REVIEW ARTICLE
A Survey on Deep Learning Models Embed Bio-Inspired Algorithms in Cardiac Disease Classification
Nandakumar Pandiyan1, Subhashini Narayan1, *
Article Information
Identifiers and Pagination:
Year: 2023Volume: 17
E-location ID: e187412072212261
Publisher ID: e187412072212261
DOI: 10.2174/18741207-v16-e221227-2022-HT27-3589-14
Article History:
Received Date: 5/5/2022Revision Received Date: 5/9/2022
Acceptance Date: 17/11/2022
Electronic publication date: 01/02/2023
Collection year: 2023
open-access license: This is an open access article distributed under the terms of the Creative Commons Attribution 4.0 International Public License (CC-BY 4.0), a copy of which is available at: https://creativecommons.org/licenses/by/4.0/legalcode. This license permits unrestricted use, distribution, and reproduction in any medium, provided the original author and source are credited.
Abstract
Deep learning is a sub-field of machine learning that emerged as a noticeable model in the world, specifically for the disease classification field. This work aims to review the state-of-the-art deep learning models in Cardiac Disease prediction by examining several research papers. In this study, popular datasets listed and analyzed in the prediction process of cardiac disease with their performance using various deep learning techniques are presented.
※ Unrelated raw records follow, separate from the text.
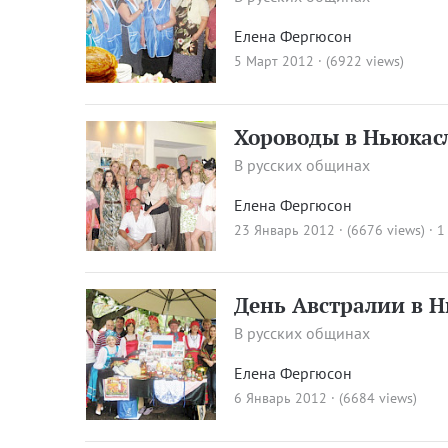
Елена Фергюсон
5 Март 2012 · (6922 views)
Хороводы в Ньюкас
В русских общинах
Елена Фергюсон
23 Январь 2012 · (6676 views)
·
1
День Австралии в 
В русских общинах
Елена Фергюсон
6 Январь 2012 · (6684 views)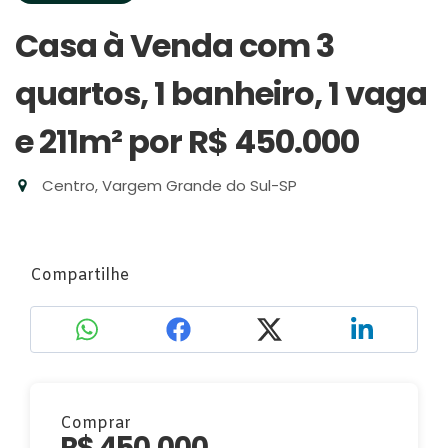
Casa à Venda com 3
quartos, 1 banheiro, 1 vaga
e 211m²
por R$ 450.000
Centro, Vargem Grande do Sul-SP
Compartilhe
Comprar
R$ 450.000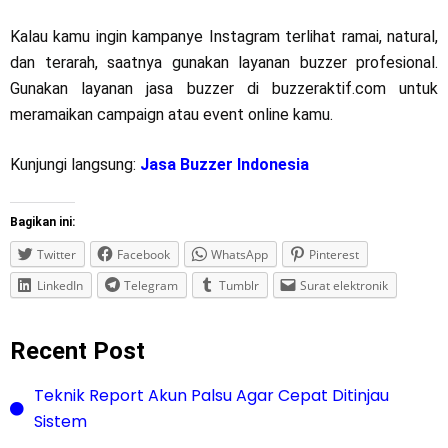
Kalau kamu ingin kampanye Instagram terlihat ramai, natural,
dan terarah, saatnya gunakan layanan buzzer profesional.
Gunakan layanan jasa buzzer di buzzeraktif.com untuk
meramaikan campaign atau event online kamu.
Kunjungi langsung:
Jasa Buzzer Indonesia
Bagikan ini:
Twitter
Facebook
WhatsApp
Pinterest
LinkedIn
Telegram
Tumblr
Surat elektronik
Recent Post
Teknik Report Akun Palsu Agar Cepat Ditinjau
Sistem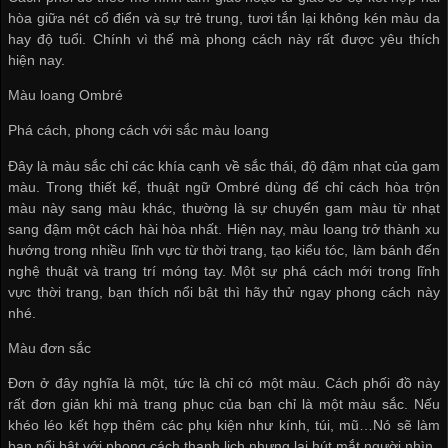
hòa giữa nét cổ điển và sự trẻ trung, tươi tắn lại không kén màu da
hay độ tuổi. Chính vì thế mà phong cách này rất được yêu thích
hiện nay.
Màu loang Ombré
Phá cách, phong cách với sắc màu loang
Đây là màu sắc chỉ các khía cạnh về sắc thái, độ đậm nhạt của gam
màu. Trong thiết kế, thuật ngữ Ombré dùng để chỉ cách hòa trộn
màu này sang màu khác, thường là sự chuyển gam màu từ nhạt
sang đậm một cách hài hòa nhất. Hiện nay, màu loang trở thành xu
hướng trong nhiều lĩnh vực từ thời trang, tạo kiểu tóc, làm bánh đến
nghệ thuật và trang trí móng tay. Một sự phá cách mới trong lĩnh
vực thời trang, bạn thích nổi bật thì hãy thử ngay phong cách này
nhé.
Màu đơn sắc
Đơn ở đây nghĩa là một, tức là chỉ có một màu. Cách phối đồ này
rất đơn giản khi mà trang phục của bạn chỉ là một màu sắc. Nếu
khéo léo kết hợp thêm các phụ kiện như kính, túi, mũ…Nó sẽ làm
bạn nổi bật với phong cách thanh lịch nhưng lại hút mắt người nhìn.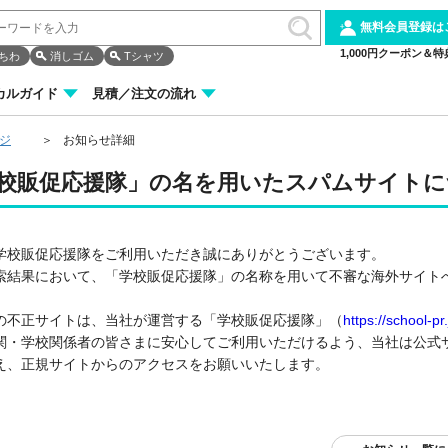
無料会員登録は
1,000円クーポン＆特
ちわ
消しゴム
Tシャツ
カルガイド
見積／注文の流れ
ージ
お知らせ詳細
校販促応援隊」の名を用いたスパムサイトに
学校販促応援隊をご利用いただき誠にありがとうございます。
索結果において、「学校販促応援隊」の名称を用いて不審な海外サイト
の不正サイトは、当社が運営する「学校販促応援隊」（
https://school-pr.
関・学校関係者の皆さまに安心してご利用いただけるよう、当社は公式サ
え、正規サイトからのアクセスをお願いいたします。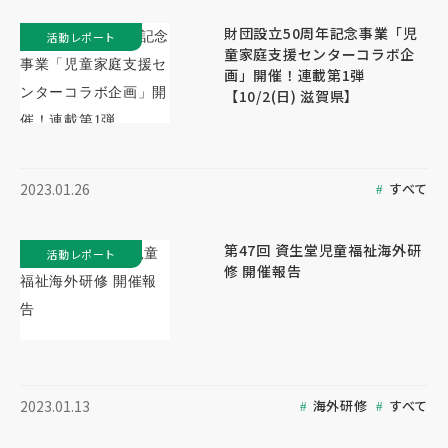
財団設立50周年記念事業「児
活動レポート
童家庭支援センターコラボ企
画」開催！連載第1弾
【10/2(日) 滋賀県】
すべて
2023.01.26
第47回 資生堂児童福祉海外研
活動レポート
修 開催報告
海外研修
すべて
2023.01.13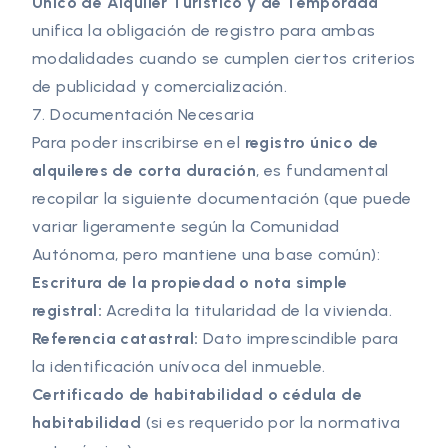
Único de Alquiler Turístico y de Temporada
unifica la obligación de registro para ambas
modalidades cuando se cumplen ciertos criterios
de publicidad y comercialización.
7. Documentación Necesaria
Para poder inscribirse en el
registro único de
alquileres de corta duración
, es fundamental
recopilar la siguiente documentación (que puede
variar ligeramente según la Comunidad
Autónoma, pero mantiene una base común):
Escritura de la propiedad o nota simple
registral:
Acredita la titularidad de la vivienda.
Referencia catastral:
Dato imprescindible para
la identificación unívoca del inmueble.
Certificado de habitabilidad o cédula de
habitabilidad
(si es requerido por la normativa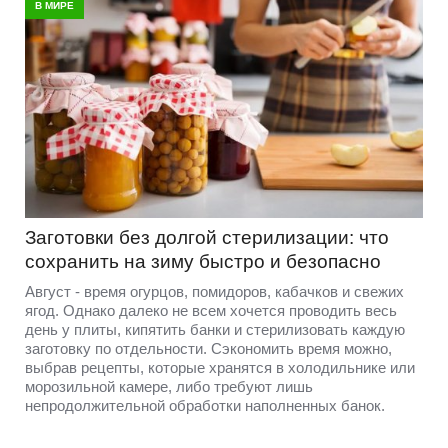
В МИРЕ
Заготовки без долгой стерилизации: что
сохранить на зиму быстро и безопасно
Август - время огурцов, помидоров, кабачков и свежих
ягод. Однако далеко не всем хочется проводить весь
день у плиты, кипятить банки и стерилизовать каждую
заготовку по отдельности. Сэкономить время можно,
выбрав рецепты, которые хранятся в холодильнике или
морозильной камере, либо требуют лишь
непродолжительной обработки наполненных банок.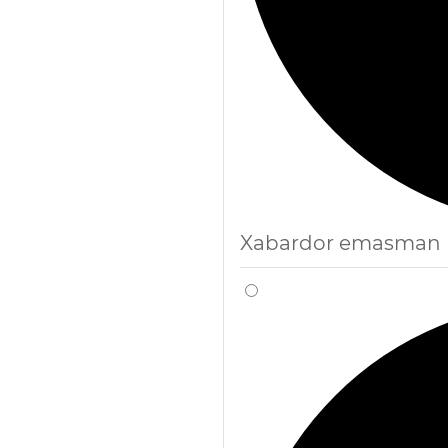
Xabardor emasman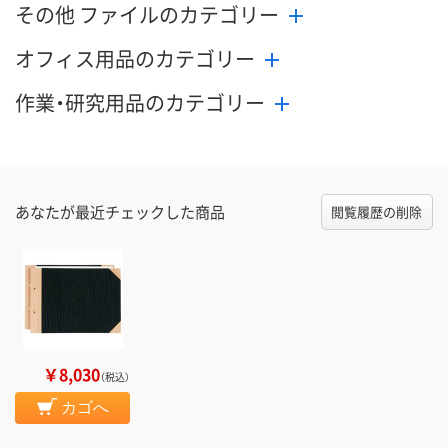
その他 ファイルのカテゴリー
オフィス用品のカテゴリー
作業・研究用品のカテゴリー
あなたが最近チェックした商品
閲覧履歴の削除
￥8,030
（税込）
カゴへ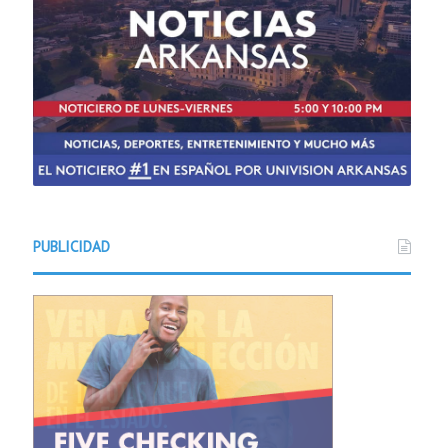
PUBLICIDAD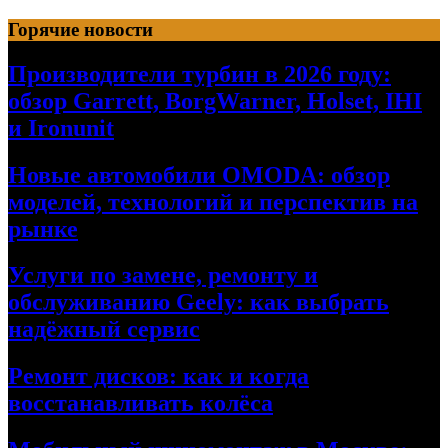
Перейти
Горячие новости
к
содержимому
Производители турбин в 2026 году:
обзор Garrett, BorgWarner, Holset, IHI
и Ironunit
Новые автомобили OMODA: обзор
моделей, технологий и перспектив на
рынке
Услуги по замене, ремонту и
обслуживанию Geely: как выбрать
надёжный сервис
Ремонт дисков: как и когда
восстанавливать колёса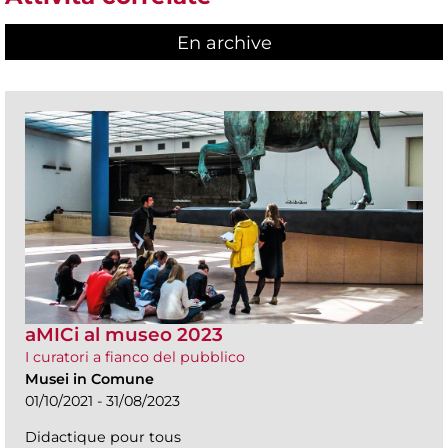
En archive
aMICi al museo 2023
I curatori a fianco del pubblico
Musei in Comune
01/10/2021 - 31/08/2023
Didactique pour tous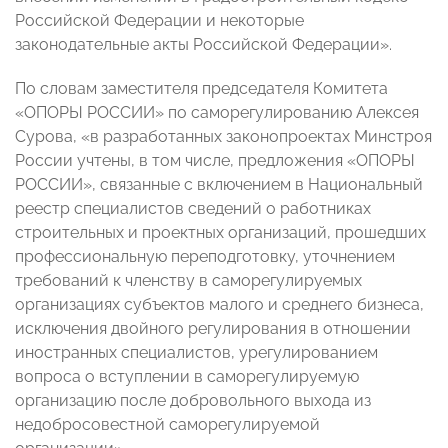
Российской Федерации и некоторые
законодательные акты Российской Федерации».
По словам заместителя председателя Комитета
«ОПОРЫ РОССИИ» по саморегулированию Алексея
Сурова, «в разработанных законопроектах Минстроя
России учтены, в том числе, предложения «ОПОРЫ
РОССИИ», связанные с включением в Национальный
реестр специалистов сведений о работниках
строительных и проектных организаций, прошедших
профессиональную переподготовку, уточнением
требований к членству в саморегулируемых
организациях субъектов малого и среднего бизнеса,
исключения двойного регулирования в отношении
иностранных специалистов, урегулированием
вопроса о вступлении в саморегулируемую
организацию после добровольного выхода из
недобросовестной саморегулируемой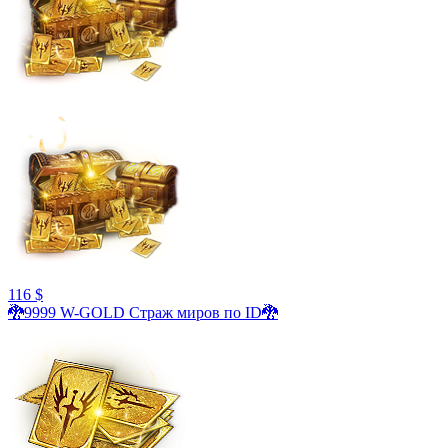
116 $
🐉9999 W-GOLD Страж миров по ID🐉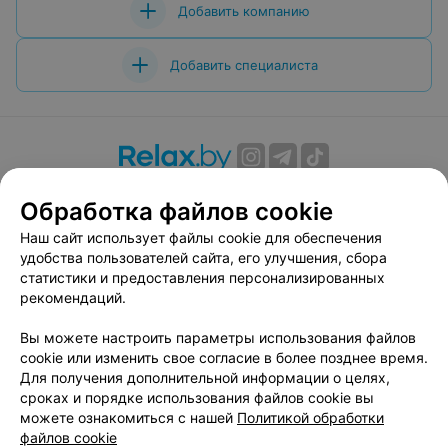
Добавить компанию
Добавить специалиста
О проекте
Новости проекта
Размещение рекламы
Обработка файлов cookie
Вакансии
Публичный договор
Способы оплаты
Наш сайт использует файлы cookie для обеспечения
Публичный договор по использованию сервиса
удобства пользователей сайта, его улучшения, сбора
«Афиша»
статистики и предоставления персонализированных
Пользовательское соглашение
рекомендаций.
Написать в поддержку
Вы можете настроить параметры использования файлов
Связаться по вопросам сотрудничества
cookie или изменить свое согласие в более позднее время.
Написать руководителю relax.by
Для получения дополнительной информации о целях,
сроках и порядке использования файлов cookie вы
Персональные настройки cookie
можете ознакомиться с нашей
Политикой обработки
Обработка персональных данных
файлов cookie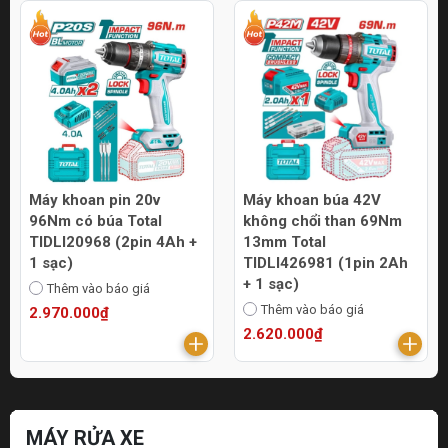
Máy khoan pin 20v
Máy khoan búa 42V
96Nm có búa Total
không chổi than 69Nm
TIDLI20968 (2pin 4Ah +
13mm Total
1 sạc)
TIDLI426981 (1pin 2Ah
+ 1 sạc)
Thêm vào báo giá
Thêm vào báo giá
2.970.000₫
2.620.000₫
MÁY RỬA XE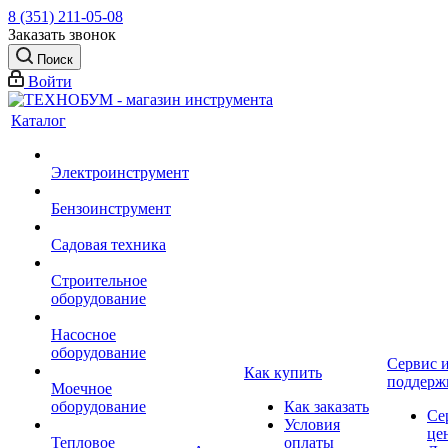
8 (351) 211-05-08
Заказать звонок
Поиск
Войти
Каталог
Электроинструмент
Бензоинструмент
Садовая техника
Строительное
оборудование
Насосное
оборудование
Сервис 
Как купить
поддерж
Моечное
оборудование
Как заказать
Се
Условия
це
Тепловое
оплаты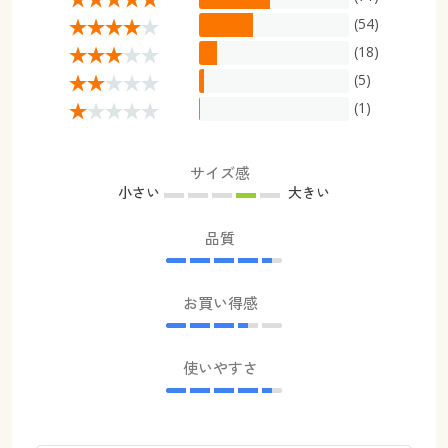
(54)
(18)
(5)
(1)
サイズ感
小さい
大きい
品質
お買い得感
使いやすさ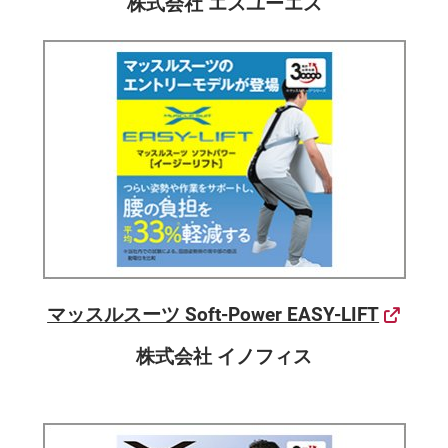
株式会社 エスユーエス
マッスルスーツ Soft-Power EASY-LIFT
株式会社 イノフィス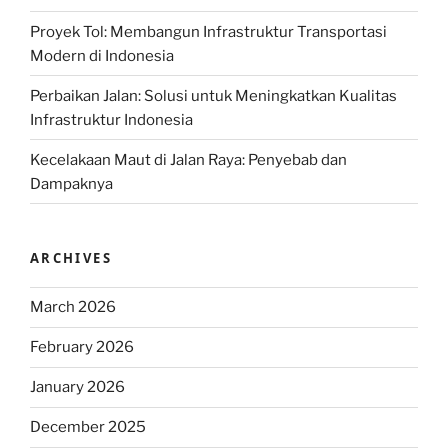
Proyek Tol: Membangun Infrastruktur Transportasi
Modern di Indonesia
Perbaikan Jalan: Solusi untuk Meningkatkan Kualitas
Infrastruktur Indonesia
Kecelakaan Maut di Jalan Raya: Penyebab dan
Dampaknya
ARCHIVES
March 2026
February 2026
January 2026
December 2025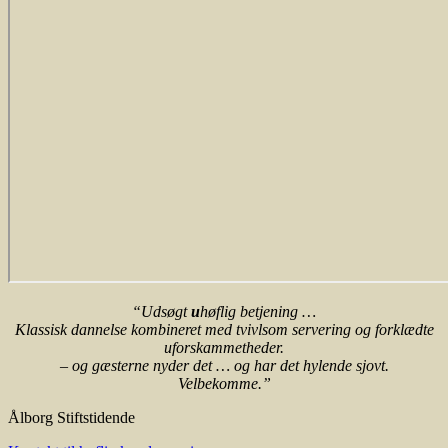
“Udsøgt
u
høflig betjening …
Klassisk dannelse kombineret med tvivlsom servering og forklædte
uforskammetheder.
– og gæsterne nyder det … og har det hylende sjovt.
Velbekomme.”
Ålborg Stiftstidende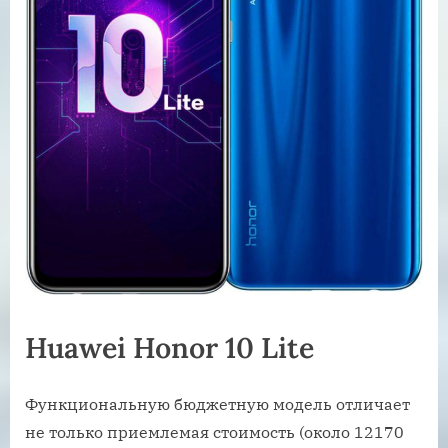
Huawei Honor 10 Lite
Функциональную бюджетную модель отличает
не только приемлемая стоимость (около 12170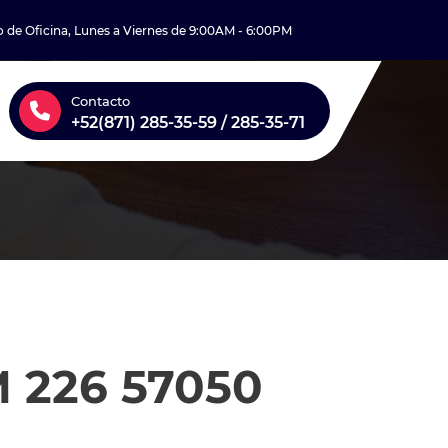
o de Oficina, Lunes a Viernes de 9:00AM - 6:00PM
Contacto
+52(871) 285-35-59 / 285-35-71
 226 57050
This review emphasizes the latest advancement in the six deep learning models, namely, deep neural networks, convolutional neural networks, recurrent neural networks, extreme learning machines, deep belief networks, and transfer learning with its applications. The important features of cardiac disease used by five different countries have been listed that guide researchers to analyze it for future purposes. Freshly, deep learning models have yielded an extended performance in cardiac disease detection that shows its rapid growth. Specifically, deep learning effectiveness concerted with the bio-inspired algorithms is reviewed. This paper also presents what major applications of deep learning techniques have been grasped in the past decade.